== Instructions to follow ==
Lines with the word "Search" are the ones wanted. Copy each of them from the entries below.

== Supplied information ==
=-=-=

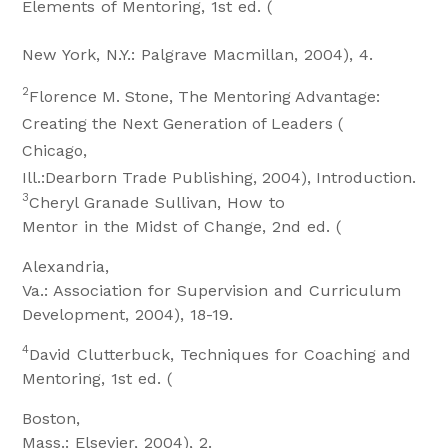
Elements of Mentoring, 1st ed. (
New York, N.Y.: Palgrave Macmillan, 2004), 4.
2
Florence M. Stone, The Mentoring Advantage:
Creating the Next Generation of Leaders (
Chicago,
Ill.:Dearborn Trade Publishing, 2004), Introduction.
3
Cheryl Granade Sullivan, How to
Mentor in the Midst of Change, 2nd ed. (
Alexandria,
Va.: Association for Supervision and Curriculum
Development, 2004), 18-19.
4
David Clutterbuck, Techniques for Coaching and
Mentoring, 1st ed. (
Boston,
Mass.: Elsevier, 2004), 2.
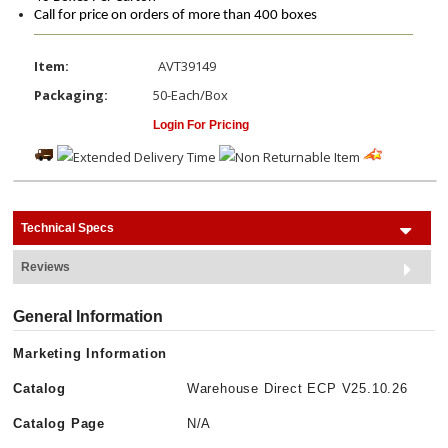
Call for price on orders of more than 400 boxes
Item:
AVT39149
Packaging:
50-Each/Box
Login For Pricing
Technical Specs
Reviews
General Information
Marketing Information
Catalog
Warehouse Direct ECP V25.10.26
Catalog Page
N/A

=-=-=

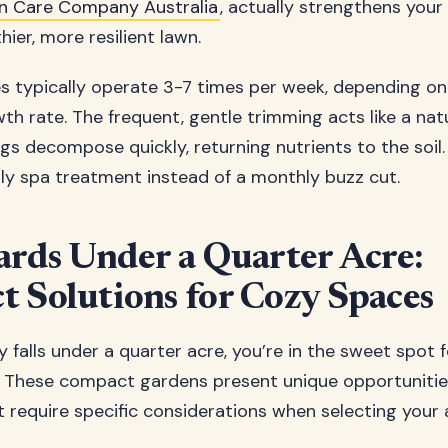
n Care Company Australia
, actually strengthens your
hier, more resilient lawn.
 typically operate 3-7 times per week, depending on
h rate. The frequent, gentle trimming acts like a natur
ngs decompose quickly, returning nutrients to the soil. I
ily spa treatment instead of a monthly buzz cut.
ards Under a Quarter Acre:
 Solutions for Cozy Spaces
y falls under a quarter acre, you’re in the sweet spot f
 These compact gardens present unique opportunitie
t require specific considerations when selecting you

=-=-=

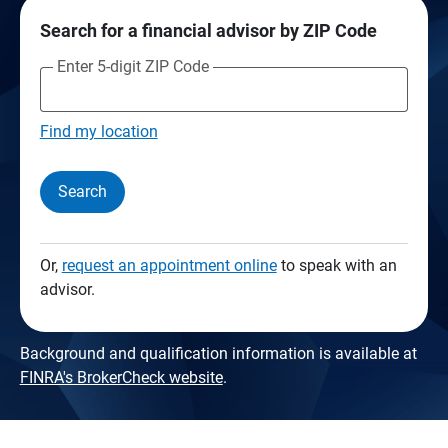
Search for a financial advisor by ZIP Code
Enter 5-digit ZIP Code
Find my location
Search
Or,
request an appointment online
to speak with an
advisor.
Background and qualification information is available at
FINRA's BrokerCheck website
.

=-=-=

== The answer ==
Search for a financial advisor by ZIP Code
Search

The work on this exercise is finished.